好意的に取り上げてくれるメディアは、僕のことを「東大出身の若手ベンチャー経営者」だと紹介した。当時の年齢が32歳。新進気鋭のベンチャー経営者で、しかも東大を出たエリートなのだ、という意味合いだ。東大のブランド力を最大限に活用したプロフィールだが、ここにはちょっとした言葉のマジックがある。

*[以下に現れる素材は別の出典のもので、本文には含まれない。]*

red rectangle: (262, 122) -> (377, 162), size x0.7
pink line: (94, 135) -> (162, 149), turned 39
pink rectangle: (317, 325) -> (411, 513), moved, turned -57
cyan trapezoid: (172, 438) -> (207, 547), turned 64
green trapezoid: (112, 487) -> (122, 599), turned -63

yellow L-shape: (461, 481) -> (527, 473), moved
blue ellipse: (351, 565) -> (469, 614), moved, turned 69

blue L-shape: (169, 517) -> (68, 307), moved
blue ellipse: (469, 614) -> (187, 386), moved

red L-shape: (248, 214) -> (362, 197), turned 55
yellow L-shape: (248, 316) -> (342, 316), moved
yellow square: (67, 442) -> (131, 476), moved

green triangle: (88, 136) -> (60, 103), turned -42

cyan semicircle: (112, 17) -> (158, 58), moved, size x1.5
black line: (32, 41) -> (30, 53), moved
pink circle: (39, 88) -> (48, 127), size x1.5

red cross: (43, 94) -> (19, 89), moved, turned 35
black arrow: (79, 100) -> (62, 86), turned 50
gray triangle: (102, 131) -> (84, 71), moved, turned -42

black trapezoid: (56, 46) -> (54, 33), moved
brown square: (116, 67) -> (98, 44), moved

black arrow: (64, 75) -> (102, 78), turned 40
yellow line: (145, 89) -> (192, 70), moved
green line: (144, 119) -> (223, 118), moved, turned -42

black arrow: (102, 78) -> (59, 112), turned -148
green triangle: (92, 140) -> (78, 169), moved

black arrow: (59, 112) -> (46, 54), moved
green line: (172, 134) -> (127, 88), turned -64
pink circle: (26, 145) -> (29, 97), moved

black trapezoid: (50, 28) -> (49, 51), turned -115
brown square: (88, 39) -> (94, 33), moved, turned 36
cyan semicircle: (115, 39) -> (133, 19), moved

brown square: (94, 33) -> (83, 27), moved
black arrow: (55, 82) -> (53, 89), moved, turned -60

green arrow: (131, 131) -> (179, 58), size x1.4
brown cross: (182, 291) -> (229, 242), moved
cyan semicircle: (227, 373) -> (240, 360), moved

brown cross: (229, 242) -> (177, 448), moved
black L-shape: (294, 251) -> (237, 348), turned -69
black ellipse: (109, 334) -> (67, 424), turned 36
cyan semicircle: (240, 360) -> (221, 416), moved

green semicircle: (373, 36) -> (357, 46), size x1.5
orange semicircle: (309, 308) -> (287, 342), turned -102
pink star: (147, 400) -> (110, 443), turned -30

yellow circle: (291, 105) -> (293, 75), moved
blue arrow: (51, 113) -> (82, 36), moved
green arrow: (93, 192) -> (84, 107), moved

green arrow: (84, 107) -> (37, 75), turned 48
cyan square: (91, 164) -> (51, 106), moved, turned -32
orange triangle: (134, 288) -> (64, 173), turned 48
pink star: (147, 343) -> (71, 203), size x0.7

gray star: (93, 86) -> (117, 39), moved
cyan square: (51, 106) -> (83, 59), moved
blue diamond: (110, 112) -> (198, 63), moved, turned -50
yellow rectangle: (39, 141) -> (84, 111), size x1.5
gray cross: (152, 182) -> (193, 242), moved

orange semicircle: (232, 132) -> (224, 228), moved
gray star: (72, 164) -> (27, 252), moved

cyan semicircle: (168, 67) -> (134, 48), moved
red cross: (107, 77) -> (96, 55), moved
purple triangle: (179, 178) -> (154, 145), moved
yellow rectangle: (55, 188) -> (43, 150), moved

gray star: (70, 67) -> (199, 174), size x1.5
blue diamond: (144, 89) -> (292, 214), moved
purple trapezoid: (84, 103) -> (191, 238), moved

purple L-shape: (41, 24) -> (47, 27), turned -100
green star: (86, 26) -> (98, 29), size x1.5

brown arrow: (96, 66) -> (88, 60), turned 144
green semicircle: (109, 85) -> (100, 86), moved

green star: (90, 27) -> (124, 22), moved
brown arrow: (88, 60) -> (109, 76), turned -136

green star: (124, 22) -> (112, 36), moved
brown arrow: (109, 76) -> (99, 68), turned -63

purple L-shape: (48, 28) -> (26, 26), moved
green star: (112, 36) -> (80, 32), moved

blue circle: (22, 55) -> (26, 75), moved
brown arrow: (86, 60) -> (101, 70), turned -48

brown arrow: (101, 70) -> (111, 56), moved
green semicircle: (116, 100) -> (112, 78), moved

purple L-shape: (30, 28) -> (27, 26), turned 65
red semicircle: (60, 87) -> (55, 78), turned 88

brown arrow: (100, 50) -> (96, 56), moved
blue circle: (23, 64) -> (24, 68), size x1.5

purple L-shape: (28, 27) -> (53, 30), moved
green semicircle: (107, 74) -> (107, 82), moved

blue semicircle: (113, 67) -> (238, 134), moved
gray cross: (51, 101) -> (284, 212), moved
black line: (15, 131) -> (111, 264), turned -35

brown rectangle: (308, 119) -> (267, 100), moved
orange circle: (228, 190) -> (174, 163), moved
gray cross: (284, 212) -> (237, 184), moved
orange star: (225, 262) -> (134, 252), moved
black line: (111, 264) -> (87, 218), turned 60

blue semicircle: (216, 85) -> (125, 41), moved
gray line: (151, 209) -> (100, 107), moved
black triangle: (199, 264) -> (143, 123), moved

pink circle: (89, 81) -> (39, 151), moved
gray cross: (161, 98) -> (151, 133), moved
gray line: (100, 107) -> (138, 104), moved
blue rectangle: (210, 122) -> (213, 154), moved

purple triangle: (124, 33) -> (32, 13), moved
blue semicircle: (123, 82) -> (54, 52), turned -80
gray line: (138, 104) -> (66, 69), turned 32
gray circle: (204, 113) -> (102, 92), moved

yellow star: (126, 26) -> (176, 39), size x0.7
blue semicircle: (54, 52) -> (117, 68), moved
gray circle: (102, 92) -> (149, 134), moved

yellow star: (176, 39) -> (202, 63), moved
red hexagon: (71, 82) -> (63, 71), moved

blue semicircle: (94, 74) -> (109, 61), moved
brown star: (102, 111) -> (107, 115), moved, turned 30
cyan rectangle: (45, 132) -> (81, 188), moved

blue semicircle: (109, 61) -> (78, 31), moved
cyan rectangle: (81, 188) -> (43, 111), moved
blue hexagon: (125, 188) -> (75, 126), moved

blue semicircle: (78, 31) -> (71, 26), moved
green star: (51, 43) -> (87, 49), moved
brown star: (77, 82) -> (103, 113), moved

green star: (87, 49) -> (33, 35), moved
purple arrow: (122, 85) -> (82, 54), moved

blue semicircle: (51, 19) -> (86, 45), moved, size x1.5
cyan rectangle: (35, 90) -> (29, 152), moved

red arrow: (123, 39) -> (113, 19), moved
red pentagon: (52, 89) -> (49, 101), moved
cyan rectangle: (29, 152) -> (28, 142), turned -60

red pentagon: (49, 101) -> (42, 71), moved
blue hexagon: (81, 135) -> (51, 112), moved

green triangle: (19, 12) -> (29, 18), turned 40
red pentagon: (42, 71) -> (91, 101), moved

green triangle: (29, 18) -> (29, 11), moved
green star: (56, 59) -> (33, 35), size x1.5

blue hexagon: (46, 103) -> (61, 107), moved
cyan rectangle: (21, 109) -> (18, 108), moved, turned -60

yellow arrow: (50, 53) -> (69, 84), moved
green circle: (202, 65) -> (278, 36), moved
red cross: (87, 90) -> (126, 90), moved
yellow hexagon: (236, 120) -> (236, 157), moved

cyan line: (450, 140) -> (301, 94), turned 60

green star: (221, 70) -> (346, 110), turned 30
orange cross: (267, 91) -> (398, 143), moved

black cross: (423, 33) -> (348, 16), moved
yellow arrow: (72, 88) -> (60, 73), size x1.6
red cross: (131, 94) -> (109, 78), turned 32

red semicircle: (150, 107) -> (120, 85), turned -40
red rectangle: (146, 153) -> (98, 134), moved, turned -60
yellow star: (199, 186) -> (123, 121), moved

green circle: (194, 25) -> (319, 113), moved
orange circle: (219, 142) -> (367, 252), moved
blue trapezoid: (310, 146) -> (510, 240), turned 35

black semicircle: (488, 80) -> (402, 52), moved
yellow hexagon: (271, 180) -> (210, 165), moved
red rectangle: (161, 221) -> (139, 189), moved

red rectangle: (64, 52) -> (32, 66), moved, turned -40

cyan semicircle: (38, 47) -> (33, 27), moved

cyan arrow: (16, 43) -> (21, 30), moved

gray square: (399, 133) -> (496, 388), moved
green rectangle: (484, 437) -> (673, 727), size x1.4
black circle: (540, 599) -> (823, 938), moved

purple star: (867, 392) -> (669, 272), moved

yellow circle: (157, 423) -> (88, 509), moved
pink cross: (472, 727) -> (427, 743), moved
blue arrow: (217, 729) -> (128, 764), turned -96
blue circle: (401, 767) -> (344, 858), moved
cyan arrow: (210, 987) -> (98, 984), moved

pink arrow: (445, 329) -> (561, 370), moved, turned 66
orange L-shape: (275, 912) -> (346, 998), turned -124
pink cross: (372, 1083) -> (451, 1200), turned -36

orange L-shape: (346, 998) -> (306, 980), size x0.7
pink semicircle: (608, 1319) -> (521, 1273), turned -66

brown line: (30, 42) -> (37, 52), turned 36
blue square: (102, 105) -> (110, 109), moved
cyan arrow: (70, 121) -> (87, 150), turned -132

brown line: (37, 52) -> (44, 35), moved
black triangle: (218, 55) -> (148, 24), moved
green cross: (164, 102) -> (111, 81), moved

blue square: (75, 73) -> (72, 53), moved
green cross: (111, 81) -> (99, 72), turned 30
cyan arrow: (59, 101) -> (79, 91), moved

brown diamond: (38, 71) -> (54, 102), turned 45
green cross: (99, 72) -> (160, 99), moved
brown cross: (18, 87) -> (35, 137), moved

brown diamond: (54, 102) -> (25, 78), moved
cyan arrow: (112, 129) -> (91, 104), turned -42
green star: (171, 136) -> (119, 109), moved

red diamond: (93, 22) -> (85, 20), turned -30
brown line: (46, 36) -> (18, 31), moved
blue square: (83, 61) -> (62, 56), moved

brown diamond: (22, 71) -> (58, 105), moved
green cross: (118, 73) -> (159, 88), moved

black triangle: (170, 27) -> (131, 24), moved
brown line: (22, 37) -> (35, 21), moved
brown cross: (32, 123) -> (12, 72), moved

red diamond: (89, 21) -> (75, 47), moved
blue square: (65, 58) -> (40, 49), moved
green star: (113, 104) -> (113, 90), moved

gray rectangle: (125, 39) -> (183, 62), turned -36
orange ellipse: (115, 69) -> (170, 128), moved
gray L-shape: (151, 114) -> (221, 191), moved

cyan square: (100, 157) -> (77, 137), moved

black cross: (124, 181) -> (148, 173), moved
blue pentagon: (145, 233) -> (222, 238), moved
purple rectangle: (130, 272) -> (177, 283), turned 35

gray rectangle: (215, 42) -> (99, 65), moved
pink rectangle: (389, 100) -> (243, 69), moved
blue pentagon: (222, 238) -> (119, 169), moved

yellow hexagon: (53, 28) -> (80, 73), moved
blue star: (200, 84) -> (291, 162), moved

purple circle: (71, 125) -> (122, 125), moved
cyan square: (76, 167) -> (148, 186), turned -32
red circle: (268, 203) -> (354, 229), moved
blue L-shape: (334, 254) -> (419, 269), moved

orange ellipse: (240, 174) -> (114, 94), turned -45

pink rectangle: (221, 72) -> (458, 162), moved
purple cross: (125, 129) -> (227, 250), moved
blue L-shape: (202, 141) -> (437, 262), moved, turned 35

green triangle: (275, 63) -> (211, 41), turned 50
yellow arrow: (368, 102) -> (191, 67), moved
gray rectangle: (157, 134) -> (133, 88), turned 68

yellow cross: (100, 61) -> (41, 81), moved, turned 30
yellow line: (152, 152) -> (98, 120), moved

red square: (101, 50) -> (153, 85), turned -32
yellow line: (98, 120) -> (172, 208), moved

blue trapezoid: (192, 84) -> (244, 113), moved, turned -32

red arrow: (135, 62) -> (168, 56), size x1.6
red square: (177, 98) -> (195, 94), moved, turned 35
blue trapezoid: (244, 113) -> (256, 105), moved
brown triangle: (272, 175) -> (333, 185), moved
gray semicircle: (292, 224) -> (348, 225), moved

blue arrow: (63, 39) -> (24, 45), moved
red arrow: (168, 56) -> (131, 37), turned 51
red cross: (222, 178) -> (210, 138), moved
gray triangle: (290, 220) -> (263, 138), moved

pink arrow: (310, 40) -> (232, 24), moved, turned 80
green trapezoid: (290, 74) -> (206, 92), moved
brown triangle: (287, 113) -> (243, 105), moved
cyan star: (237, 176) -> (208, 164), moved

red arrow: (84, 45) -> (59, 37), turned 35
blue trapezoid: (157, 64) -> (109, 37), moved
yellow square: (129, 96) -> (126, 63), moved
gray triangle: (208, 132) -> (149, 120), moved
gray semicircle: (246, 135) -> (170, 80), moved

僕は「東大出身」ではあっても、「東大卒」ではない。つまり、あんなに勉強して入った東大に見切りをつけ、中退する道を選んだのだ。
1991年の春、僕は東京大学に入学した。
東大では、1~2年生の全員が教養学部前期課程に属し、東京都目黒区の駒場キャンパスに通うことになる。銀杏並木の印象的な、落ち着いた雰囲気のキャンパスだ。
「ここから新しい人生がはじまるんだ」
入学当時の僕は、大きな期待に胸を膨らませていた。
3年次に理転するには、ここでそれなりの成績を残しておかなければならない。なんといっても日本一の最高学府に入ったのだ。勉強もしっかりやっていこう。
そして悪夢のような男子校生活に別れを告げ、大勢の女の子たちと夢のキャンパスライフを送ることになる。もちろん彼女だってつくらなきゃいけないし、合コンからサークル活動まで、大いに青春を謳歌しよう。地理的にいっても駒場は渋谷からもほど近く、いろんな刺激を得られそうだ。これからどんな物語がはじまるのか、考えただけでもゾクゾクしてくる。
東京での住み処に選んだのは、キャンパス内にある駒場寮。
いまはもう取り壊されてしまったが、戦前の旧制一高時代からの伝統を受け継ぐ、三階建ての学生自治寮である。振り返って考えると、僕にとっての「東大」は、ほとんどこの駒場寮に集約されるような気がする。
周辺を大きな木々に囲まれ、外壁が太い蔦に覆われた駒場寮。僕が入寮した当時でさえ築50年以上という、かなり古い建物だった。お世辞にも管理が行き届いているとは言い難く、寮生以外はほとんど寄りつこうとしない。さながらキャンパス内に取り残された廃墟のような、一種異様な雰囲気を漂わせていた。
駒場寮は、相部屋による共同生活が原則である。部屋ごとに寮生の個性も豊かで、どんな部屋に入るかによって、その後の学生生活にも大きな影響が出てくる。そして幸か不幸か、僕は駒場寮の中でもかなり変わった部屋に入寮することになる。
部屋の真ん中に雀卓が鎮座する、「麻雀部屋」だ。